As an important part of supporting unified stream and batch processing and cloud-native services of Flink, Flink Remote Shuffle became open source today.
Flink Remote Shuffle is a Shuffle implementation that uses external services to complete data exchange between tasks in batch scenarios. This article introduces the research and development background and the design and use of Flink Remote Shuffle.
Flink Remote Shuffle stems from increasing user demand for unified stream and batch processing and cloud-native services.
Real-time processing can improve the user experience and increase the competitiveness of services in the market. Therefore, more business scenarios contain the requirements of real-time and offline processing. If stream processing and batch processing are completed in different frameworks, inconveniences occur in framework learning, code development, and online O&M. At the same time, real-time processing in many application scenarios is limited due to delayed data (for example, users may fill in comments after a long time) or business logic upgrades, and offline tasks are used for data revision. If we use two different frameworks to write two pieces of code logic, inconsistent calculation results may appear.

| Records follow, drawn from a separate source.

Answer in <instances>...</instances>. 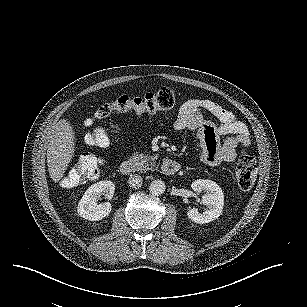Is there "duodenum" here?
<instances>
[{"label":"duodenum","instance_id":"obj_1","mask_svg":"<svg viewBox=\"0 0 307 307\" xmlns=\"http://www.w3.org/2000/svg\"><path fill=\"white\" fill-rule=\"evenodd\" d=\"M180 164L172 159H166L161 164V172L165 175L172 176L180 170ZM133 171L131 161L125 160L120 164V173L123 175H130Z\"/></svg>","mask_w":307,"mask_h":307}]
</instances>
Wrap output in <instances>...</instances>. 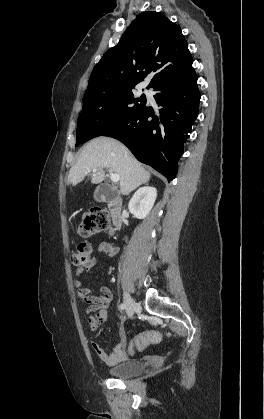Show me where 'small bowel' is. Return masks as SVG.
I'll list each match as a JSON object with an SVG mask.
<instances>
[{"mask_svg": "<svg viewBox=\"0 0 264 419\" xmlns=\"http://www.w3.org/2000/svg\"><path fill=\"white\" fill-rule=\"evenodd\" d=\"M98 251L104 253L109 257H114L117 254V247L113 242L102 241L98 245ZM92 266V265H91ZM78 267L75 271V285L78 288L79 297L85 301L94 303L93 309L97 311L95 316H91L88 319L89 327L91 331H96L106 321L108 313L107 308L113 299V294L108 287L102 286L100 288V295L94 296L89 288L83 287L80 281V276L89 270L91 267ZM86 313L90 312V308L85 309ZM119 327H118V343L113 347L112 352H107L98 343L93 342L92 346L97 356L107 365L113 366L122 363L128 359L129 355L135 354V351L131 349L130 343L127 341L126 333L123 328L124 317L118 315ZM155 333L156 339L154 343L161 339V334L157 331Z\"/></svg>", "mask_w": 264, "mask_h": 419, "instance_id": "small-bowel-1", "label": "small bowel"}]
</instances>
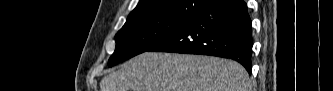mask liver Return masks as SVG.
Here are the masks:
<instances>
[{"instance_id":"6515ba94","label":"liver","mask_w":333,"mask_h":91,"mask_svg":"<svg viewBox=\"0 0 333 91\" xmlns=\"http://www.w3.org/2000/svg\"><path fill=\"white\" fill-rule=\"evenodd\" d=\"M101 91H250L245 68L208 56L142 53L105 76Z\"/></svg>"}]
</instances>
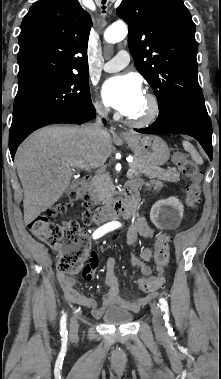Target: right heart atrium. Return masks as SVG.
<instances>
[{
    "instance_id": "right-heart-atrium-1",
    "label": "right heart atrium",
    "mask_w": 221,
    "mask_h": 379,
    "mask_svg": "<svg viewBox=\"0 0 221 379\" xmlns=\"http://www.w3.org/2000/svg\"><path fill=\"white\" fill-rule=\"evenodd\" d=\"M93 108L95 112L99 115L105 116L108 113V108L105 104L98 98H95L93 101Z\"/></svg>"
}]
</instances>
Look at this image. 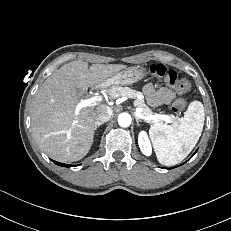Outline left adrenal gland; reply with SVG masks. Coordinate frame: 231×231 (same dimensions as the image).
<instances>
[{
  "label": "left adrenal gland",
  "mask_w": 231,
  "mask_h": 231,
  "mask_svg": "<svg viewBox=\"0 0 231 231\" xmlns=\"http://www.w3.org/2000/svg\"><path fill=\"white\" fill-rule=\"evenodd\" d=\"M135 118H136L137 126H139L140 125L139 122H141V120L137 116H135Z\"/></svg>",
  "instance_id": "a2214340"
}]
</instances>
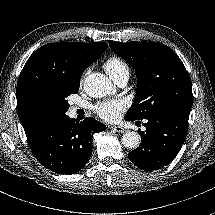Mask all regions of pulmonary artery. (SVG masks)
<instances>
[{"label": "pulmonary artery", "instance_id": "obj_1", "mask_svg": "<svg viewBox=\"0 0 215 215\" xmlns=\"http://www.w3.org/2000/svg\"><path fill=\"white\" fill-rule=\"evenodd\" d=\"M128 77H129V74L128 73H124L122 74L117 80V84H119L120 86H123L127 83L128 81Z\"/></svg>", "mask_w": 215, "mask_h": 215}]
</instances>
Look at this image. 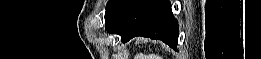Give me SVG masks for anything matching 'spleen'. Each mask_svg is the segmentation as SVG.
<instances>
[{"label": "spleen", "mask_w": 261, "mask_h": 59, "mask_svg": "<svg viewBox=\"0 0 261 59\" xmlns=\"http://www.w3.org/2000/svg\"><path fill=\"white\" fill-rule=\"evenodd\" d=\"M151 57H153V58H151V59H162V57H160V56H158V55H153V56H151Z\"/></svg>", "instance_id": "spleen-1"}]
</instances>
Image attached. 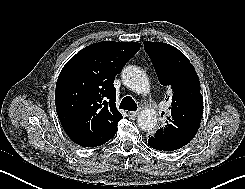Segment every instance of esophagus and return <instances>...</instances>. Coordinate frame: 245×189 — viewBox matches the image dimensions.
I'll return each instance as SVG.
<instances>
[{"label": "esophagus", "instance_id": "obj_1", "mask_svg": "<svg viewBox=\"0 0 245 189\" xmlns=\"http://www.w3.org/2000/svg\"><path fill=\"white\" fill-rule=\"evenodd\" d=\"M138 114H139V111H132V112H129V116L132 117V118L137 117Z\"/></svg>", "mask_w": 245, "mask_h": 189}]
</instances>
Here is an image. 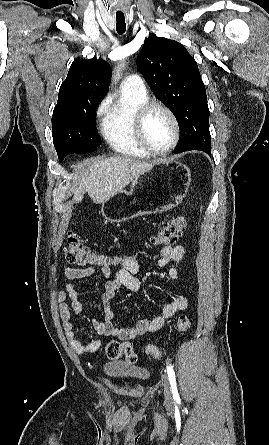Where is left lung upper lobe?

Flink introduced a data model of unified stream and batch processing to solve these problems. It uses a set of APIs to process real-time data and offline data. Flink designs and implements DataStream API  + Table / SQL API  + Connector 3 that unifies stream and batch processing to support this goal. Flink also supports the scheduling  of unified stream and batch processing at the execution layer  and Batch execution mode optimized for batch processing. Flink is required to support the Batch execution mode and implement an efficient and stable Blocking Shuffle. The built-in Blocking Shuffle of Flink continues to rely on TaskManager, where the upstream resides, to provide data read services for the downstream after the upstream ends. This prevents TaskManager from being released immediately, reducing resource utilization. The stability of the Shuffle service is affected by the stability of task execution.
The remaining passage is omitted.